A ­regular expression specifies a set of strings of characters.  A member of this set of strings is said to be ­matched by the regular expression.  In many applications a delimiter character, commonly /, bounds a regular expression.  In the following specification for regular expressions the word ‘character’ means any character (rune) but newline. 

The syntax for a regular expression ­e0 is

e3:  literal | charclass | ’.’ | ’^’ | ’$’ | ’(’ e0 ’)’
 e2:  e3
  |  e2 REP
 REP: ’∗’ | ’+’ | ’?’
 e1:  e2
  |  e1 e2
 e0:  e1
  |  e0 ’|’ e1

A ­literal is any non-metacharacter, or a metacharacter (one of .∗+?[]()|\^$), or the delimiter preceded by \. 
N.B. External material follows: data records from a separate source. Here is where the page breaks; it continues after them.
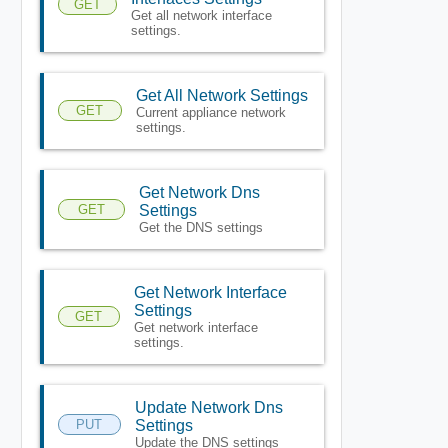
GET
Get all network interface
settings.
Get All Network Settings
GET
Current appliance network
settings.
Get Network Dns
GET
Settings
Get the DNS settings
Get Network Interface
Settings
GET
Get network interface
settings.
Update Network Dns
PUT
Settings
Update the DNS settings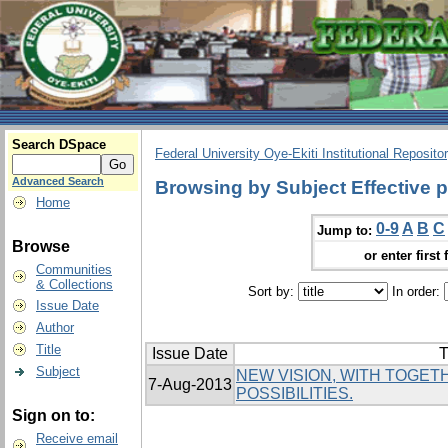
Search DSpace
Federal University Oye-Ekiti Institutional Reposito
Advanced Search
Browsing by Subject Effective p
Home
0-9
A
B
C
Jump to:
Browse
or enter first 
Communities
& Collections
Sort by:
In order:
Issue Date
Author
Title
Issue Date
T
Subject
NEW VISION, WITH TOGE
7-Aug-2013
POSSIBILITIES.
Sign on to:
Receive email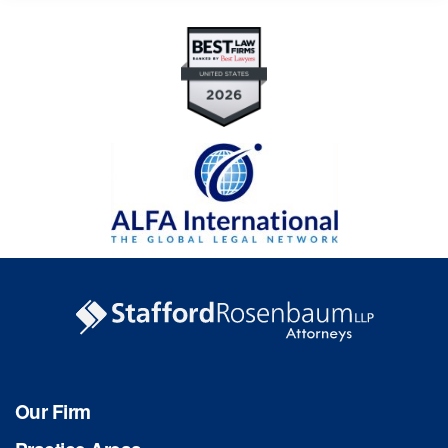
Our Firm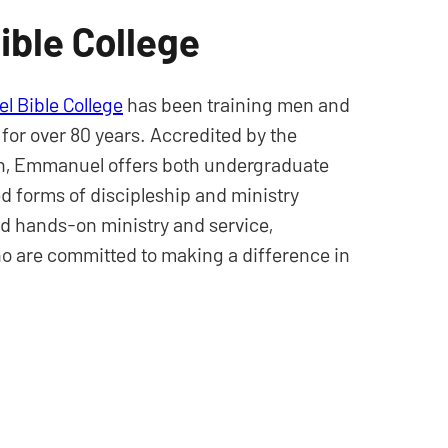
ble College
 Bible College
has been training men and
 for over 80 years. Accredited by the
ion, Emmanuel offers both undergraduate
 forms of discipleship and ministry
d hands-on ministry and service,
o are committed to making a difference in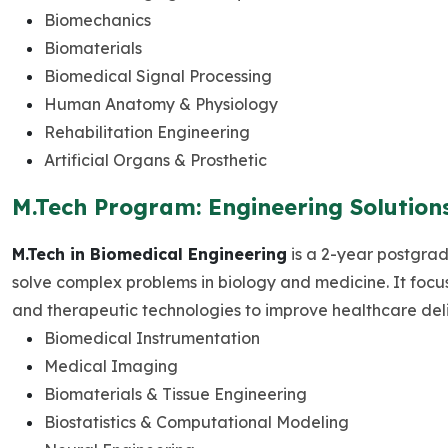
Biomechanics
Biomaterials
Biomedical Signal Processing
Human Anatomy & Physiology
Rehabilitation Engineering
Artificial Organs & Prosthetic
M.Tech Program: Engineering Solution
M.Tech in Biomedical Engineering
is a 2-year postgrad
solve complex problems in biology and medicine. It focu
and therapeutic technologies to improve healthcare del
Biomedical Instrumentation
Medical Imaging
Biomaterials & Tissue Engineering
Biostatistics & Computational Modeling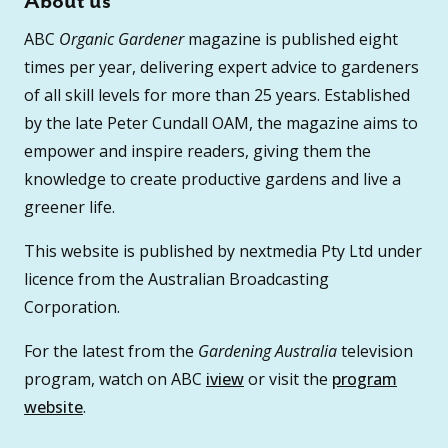
About us
ABC
Organic Gardener
magazine is published eight
times per year, delivering expert advice to gardeners
of all skill levels for more than 25 years. Established
by the late Peter Cundall OAM, the magazine aims to
empower and inspire readers, giving them the
knowledge to create productive gardens and live a
greener life.
This website is published by nextmedia Pty Ltd under
licence from the Australian Broadcasting
Corporation.
For the latest from the
Gardening Australia
television
program, watch on ABC
iview
or visit the
program
website
.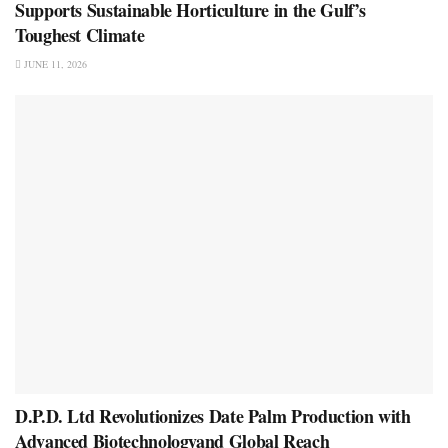
Supports Sustainable Horticulture in the Gulf’s
Toughest Climate
JUNE 11, 2026
D.P.D. Ltd Revolutionizes Date Palm Production with
Advanced Biotechnologyand Global Reach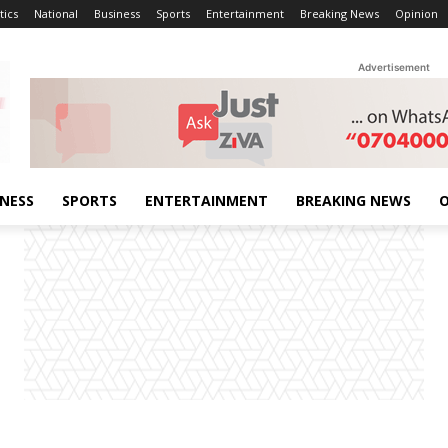
tics
National
Business
Sports
Entertainment
Breaking News
Opinion
Advertisement
INESS
SPORTS
ENTERTAINMENT
BREAKING NEWS
O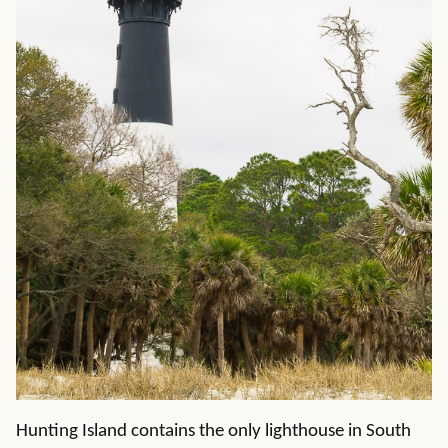
Hunting Island contains the only lighthouse in South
A ­charclass is a nonempty string ­s bracketed [s] (or [^s]); it matches any character in (or not in) s. A negated character class never matches newline. A substring a-b, with ­a and ­b in ascending order, stands for the inclusive range of characters between ­a and b. In s, the metacharacters -, ], an initial ^, and the regular expression delimiter must be preceded by a \; other metacharacters have no special meaning and may appear unescaped. 

A ­.  matches any character. 

A ­^ matches the beginning of a line; ­$ matches the end of the line. 

The ­REP operators match zero or more (∗), one or more (+), zero or one (?), instances respectively of the preceding regular expression e2. 

A concatenated regular expression, e1e2, matches a match to ­e1 followed by a match to e2. 

An alternative regular expression, e0|e1, matches either a match to ­e0 or a match to e1. 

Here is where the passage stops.